• REQUIRED WORK
For this task, copy all of the data below exactly and skip the pictures.

EXTRACTED ENTRIES below:

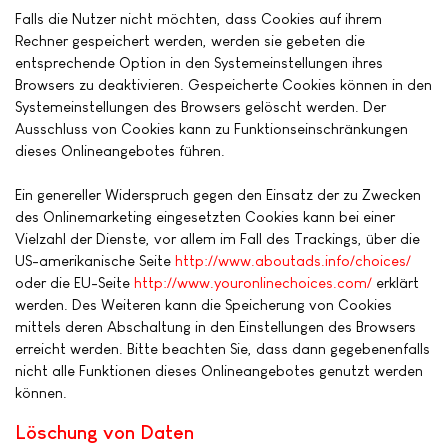
Falls die Nutzer nicht möchten, dass Cookies auf ihrem
Rechner gespeichert werden, werden sie gebeten die
entsprechende Option in den Systemeinstellungen ihres
Browsers zu deaktivieren. Gespeicherte Cookies können in den
Systemeinstellungen des Browsers gelöscht werden. Der
Ausschluss von Cookies kann zu Funktionseinschränkungen
dieses Onlineangebotes führen.
Ein genereller Widerspruch gegen den Einsatz der zu Zwecken
des Onlinemarketing eingesetzten Cookies kann bei einer
Vielzahl der Dienste, vor allem im Fall des Trackings, über die
US-amerikanische Seite
http://www.aboutads.info/choices/
oder die EU-Seite
http://www.youronlinechoices.com/
erklärt
werden. Des Weiteren kann die Speicherung von Cookies
mittels deren Abschaltung in den Einstellungen des Browsers
erreicht werden. Bitte beachten Sie, dass dann gegebenenfalls
nicht alle Funktionen dieses Onlineangebotes genutzt werden
können.
Löschung von Daten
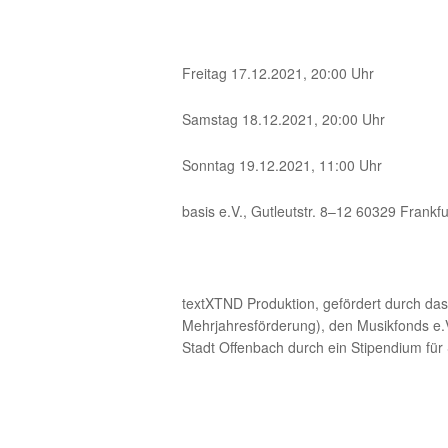
Freitag 17.12.2021, 20:00 Uhr
Samstag 18.12.2021, 20:00 Uhr
Sonntag 19.12.2021, 11:00 Uhr
basis e.V., Gutleutstr. 8–12 60329 Frankfu
textXTND Produktion, gefördert durch das
Mehrjahresförderung), den Musikfonds e.V
Stadt Offenbach durch ein Stipendium für 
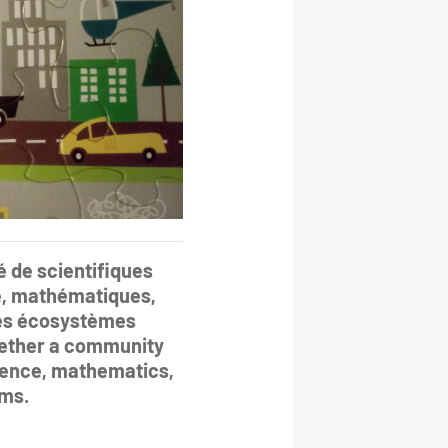
 de scientifiques
ue, mathématiques,
 des écosystèmes
gether a community
cience, mathematics,
ems.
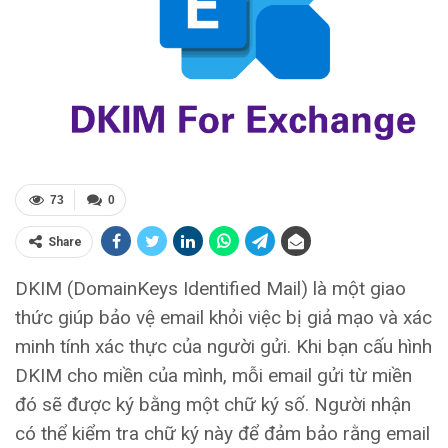
73
0
Share
DKIM (DomainKeys Identified Mail) là một giao
thức giúp bảo vệ email khỏi việc bị giả mạo và xác
minh tính xác thực của người gửi. Khi bạn cấu hình
DKIM cho miền của mình, mỗi email gửi từ miền
đó sẽ được ký bằng một chữ ký số. Người nhận
có thể kiểm tra chữ ký này để đảm bảo rằng email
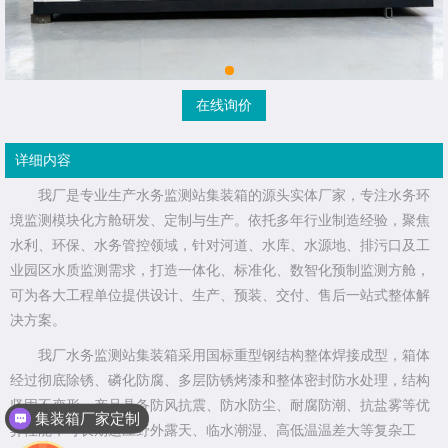
在线询价
详细内容
我厂是专业生产水务监测站集装箱的源头实体厂家，专注水务环
境监测模块化方舱研发、定制与生产。依托多年行业制造经验，聚焦
水利、环保、水务管控领域，针对河道、水库、水源地、排污口及工
业园区水质监测需求，打造一体化、标准化、数智化预制监测方舱，
可为各大工程单位提供设计、生产、预装、交付、售后一站式整体解
决方案。
我厂水务监测站集装箱采用国标重型钢结构整体焊接成型，箱体
经过彻底除锈、磷化防腐、多层防锈烤漆和整体密封防水处理，结构
坚固不变形。产品具备防风抗震、防水防尘、耐腐防潮、抗盐雾等优
集装箱厂家定制
异性能，可长期适应野外露天、临水潮湿、高低温温差大等复杂工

End of EXTRACTED ENTRIES.

• SOLVED PROBLEM
Falls die Nutzer nicht möchten, dass Cookies auf ihrem
Rechner gespeichert werden, werden sie gebeten die
entsprechende Option in den Systemeinstellungen ihres
Browsers zu deaktivieren. Gespeicherte Cookies können in den
Systemeinstellungen des Browsers gelöscht werden. Der
Ausschluss von Cookies kann zu Funktionseinschränkungen
dieses Onlineangebotes führen.
Ein genereller Widerspruch gegen den Einsatz der zu Zwecken
des Onlinemarketing eingesetzten Cookies kann bei einer
Vielzahl der Dienste, vor allem im Fall des Trackings, über die
US-amerikanische Seite
http://www.aboutads.info/choices/
oder die EU-Seite
http://www.youronlinechoices.com/
erklärt
werden. Des Weiteren kann die Speicherung von Cookies
mittels deren Abschaltung in den Einstellungen des Browsers
erreicht werden. Bitte beachten Sie, dass dann gegebenenfalls
nicht alle Funktionen dieses Onlineangebotes genutzt werden
können.
Löschung von Daten
Freitag 17.12.2021, 20:00 Uhr
Samstag 18.12.2021, 20:00 Uhr
Sonntag 19.12.2021, 11:00 Uhr
basis e.V., Gutleutstr. 8–12 60329 Frankfu
textXTND Produktion, gefördert durch das
Mehrjahresförderung), den Musikfonds e.V
Stadt Offenbach durch ein Stipendium für 
 de scientifiques
ue, mathématiques,
 des écosystèmes
gether a community
cience, mathematics,
ems.
73
0
Share
DKIM (DomainKeys Identified Mail) là một giao
thức giúp bảo vệ email khỏi việc bị giả mạo và xác
minh tính xác thực của người gửi. Khi bạn cấu hình
DKIM cho miền của mình, mỗi email gửi từ miền
đó sẽ được ký bằng một chữ ký số. Người nhận
có thể kiểm tra chữ ký này để đảm bảo rằng email
在线询价
详细内容
我厂是专业生产水务监测站集装箱的源头实体厂家，专注水务环
境监测模块化方舱研发、定制与生产。依托多年行业制造经验，聚焦
水利、环保、水务管控领域，针对河道、水库、水源地、排污口及工
业园区水质监测需求，打造一体化、标准化、数智化预制监测方舱，
可为各大工程单位提供设计、生产、预装、交付、售后一站式整体解
决方案。
我厂水务监测站集装箱采用国标重型钢结构整体焊接成型，箱体
经过彻底除锈、磷化防腐、多层防锈烤漆和整体密封防水处理，结构
坚固不变形。产品具备防风抗震、防水防尘、耐腐防潮、抗盐雾等优
集装箱厂家定制
异性能，可长期适应野外露天、临水潮湿、高低温温差大等复杂工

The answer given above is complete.